- NZ XI v Eng XI, Tour match, Queenstown, 1st day
Bell sizzles in England warm up
England's top order was not entirely convincing on the opening day of their warm-up match against a New Zealand XI in Queenstown, but Ian Bell's hundred ensured they posted a reasonably healthy 357 for 7 while Jimmy Neesham was the most successful of the bowlers, taking 4 for 65.
Bell played neatly during the one-day series but before this match spoke of the importance of shifting tempos between the formats. He did as he said, playing out periods where the bowling was tight and picking off the loose deliveries. Although the bowling was inconsistent at times, these were not freebie runs.
His hundred, his second in consecutive first-class innings dating back to the Nagpur Test, came in the final half an hour of the day when he cover-drove his 13th boundary, to bring hearty applause from a small group of England supporters on the grass banks. He then expressed himself with a string of crisp fours. After his problems early on the India tour, with the distraction of waiting for the birth of his child, he now looks a batsman at ease again.

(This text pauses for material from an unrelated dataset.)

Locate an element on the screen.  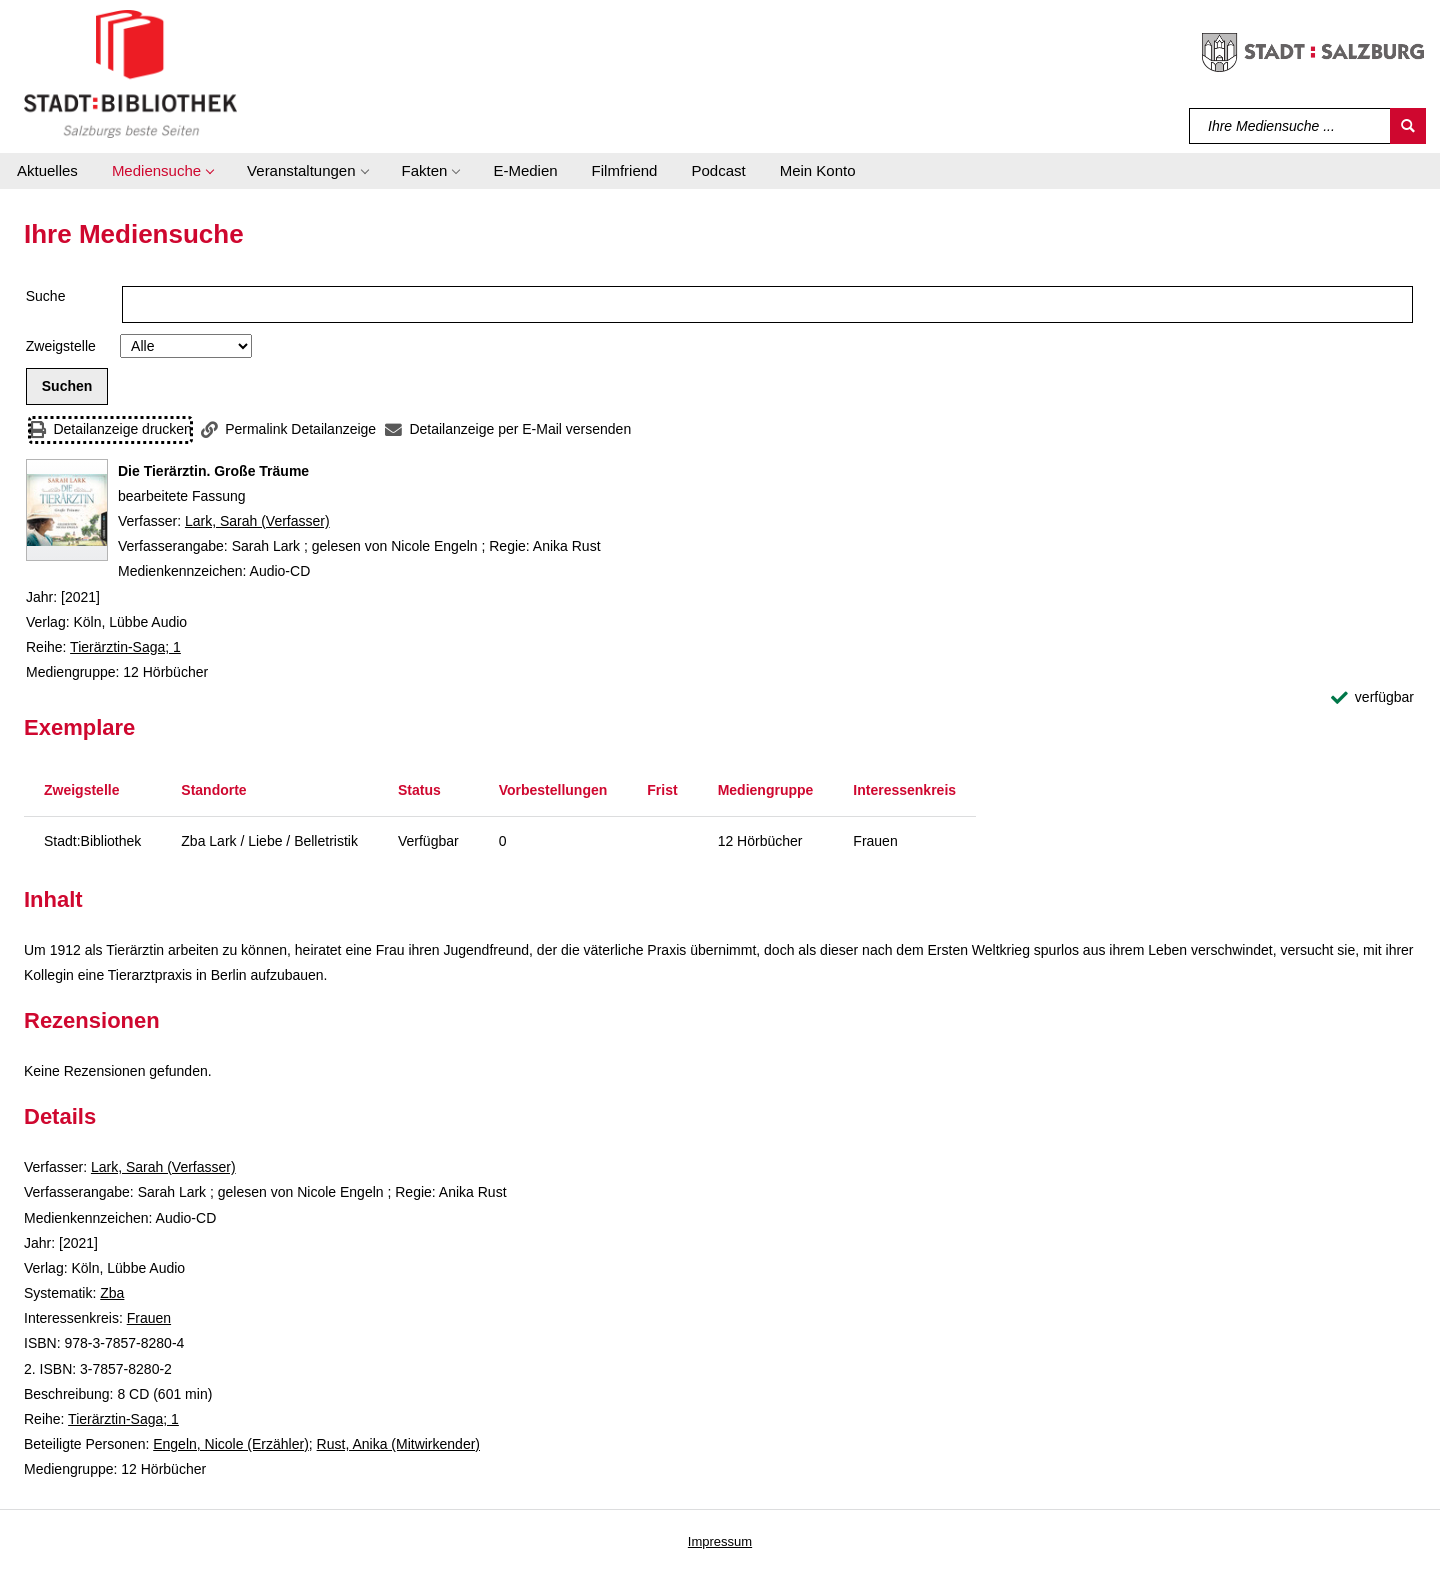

The five frontline bowlers in the opposition have all played for New Zealand at international level and the seam bowling in particular kept England on their toes. Nick Compton and Kevin Pietersen, two of the players who have joined for the Test leg, fell in the morning session during which there was movement for the pacemen on a well-grassed surface.
It may well be a sign of things to come. Like in England there can often be some early help, but as the ball grew softer and the day warmer, batting became easier. At times the main issue for the batsmen was a plane landing at the neighbouring airport. The opportunities for that perfect picture were plentiful.
By opening with Compton, England confirmed that there will not be any changes to the top seven on duty for the Test series. They also rested James Anderson and Steven Finn, leaving Stuart Broad and Graham Onions to compete for the final spot in the bowling line-up. That will be the interest for day two.
Compton's 21 continued the trend from India where early hard work was not built into a more substantial innings. Although on this occasion, he received a decent delivery from Neesham, a nippy medium-pacer, which bounced from a length.
Jonathan Trott played a loose drive to be caught behind and Neesham's productive morning continued when he had Pietersen athletically caught by Hamish Rutherford, who grasped a sharp chance above his head. It had been a skittish innings from Pietersen, who did not middle much during his 36-ball stay, but he does not put much stock behind warm-up innings.
Alastair Cook fought through the tricky first session, picking off loose deliveries with trademark authority, but after lunch was given a life on 56 when Neil Broom spilled a chance at second slip when the ball burst through his hands, struck his forehead and left him with mild concussion and sizable lump. However, Cook could not build on the let-off and edged a cut against Neil Wagner.
Progress slowed as Bell and Joe Root took a cautious approach. Root had 4 off 27 balls before lifting the tempo, showing once again that he can shift comfortably between the formats. By tea he had almost caught up with Bell. The partnership was 97 when Root played inside the line against Carl Cachopa, who has a reputation for a golden-arm in domestic cricket, and lost his off stump.
Matt Prior was bustling from the moment he arrived, getting his first boundary with a sweet clip through midwicket, and scored at a run-a-ball during his stay. It was the most fluent batting by the new arrivals and the type of innings he so frequently produces until he lent back on a cut shot and picked out point to hand Neesham his fourth.
From New Zealand's perspective, this match was meant to be between two bowlers - Wagner and Mark Gillespie - with a spot in the Test squad up for grabs, but both were outshone by Neesham, although he is unlikely to be in Test consideration. Wagner, though, picked up his second wicket when Chris Woakes got a leading edge to mid-on as Gillespie remained wicketless and expensive, although he was convinced he had Bell caught behind late in the day.